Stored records
#####
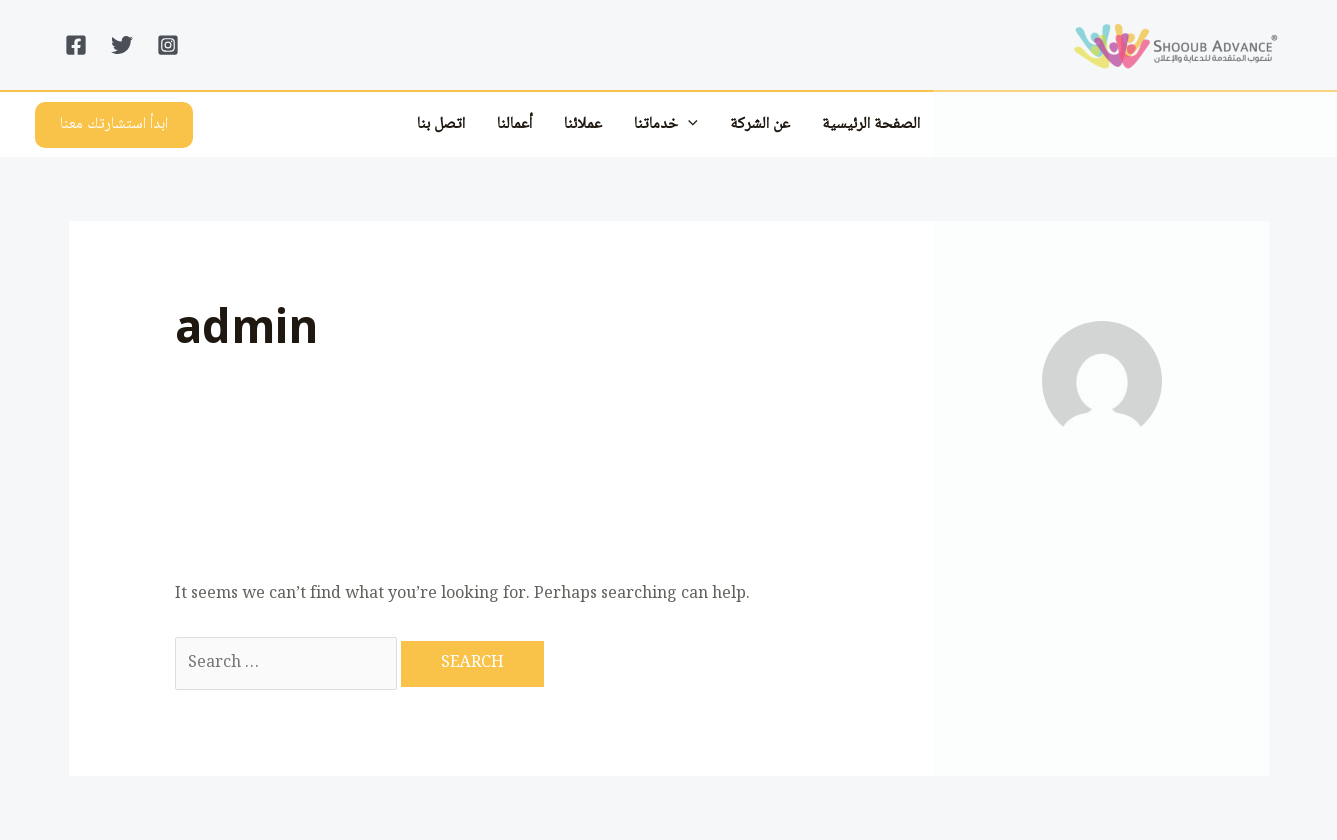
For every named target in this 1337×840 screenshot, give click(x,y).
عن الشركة (760, 124)
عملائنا (583, 124)
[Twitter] (122, 45)
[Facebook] (76, 45)
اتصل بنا (441, 124)
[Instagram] (168, 45)
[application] (688, 124)
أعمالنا (514, 124)
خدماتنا (666, 124)
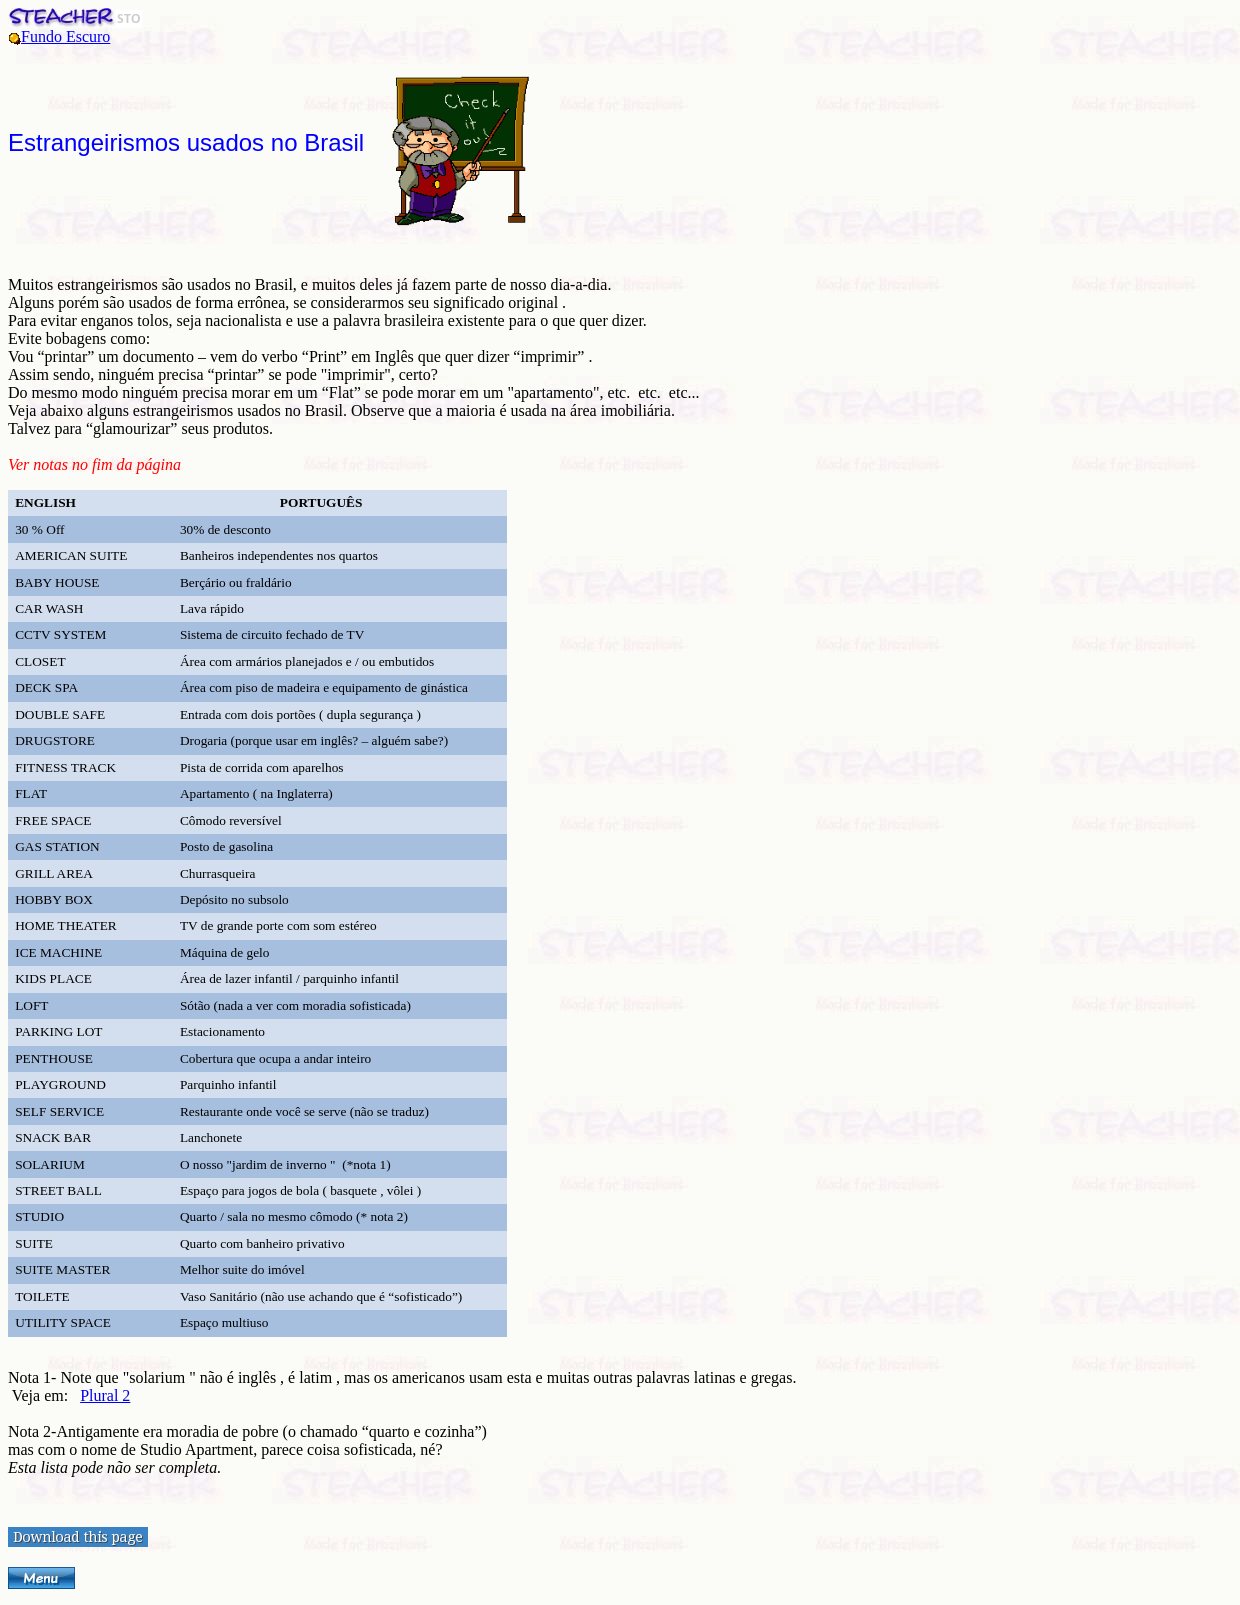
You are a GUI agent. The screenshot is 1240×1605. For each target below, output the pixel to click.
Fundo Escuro (65, 36)
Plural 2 (105, 1395)
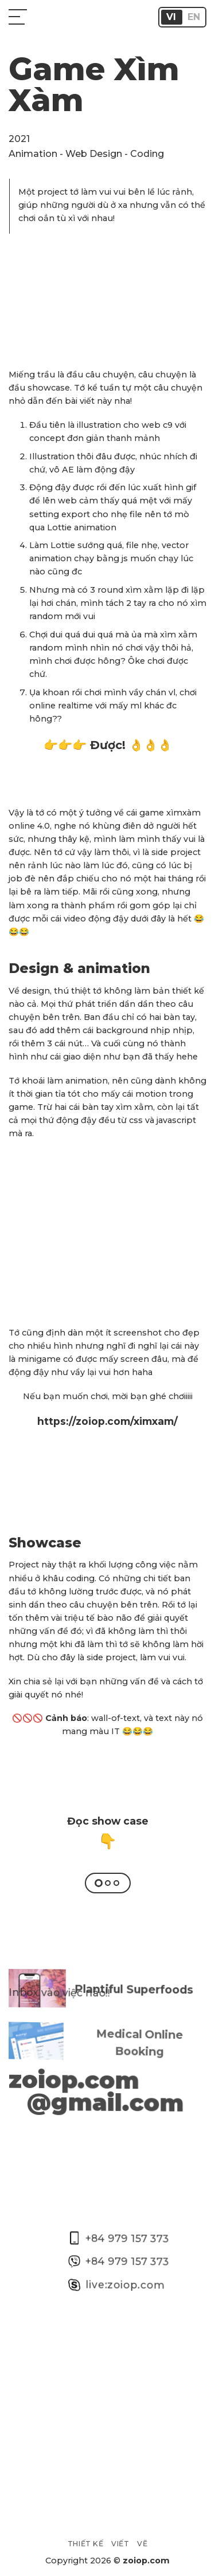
#####
WORK INSTRUCTION:
Each line from the one that holds "عن الشركة (760, 124)" through the final line of the data must be retyped exactly; the pictures must not appear.

PROBLEM SOLUTION:
عن الشركة (760, 124)
عملائنا (583, 124)
[Twitter] (122, 45)
[Facebook] (76, 45)
اتصل بنا (441, 124)
[Instagram] (168, 45)
[application] (688, 124)
أعمالنا (514, 124)
خدماتنا (666, 124)
You are a GUI agent. The screenshot is 1240×1605. For each target below, output the pixel to click.
Fundo Escuro (65, 36)
Plural 2 (105, 1395)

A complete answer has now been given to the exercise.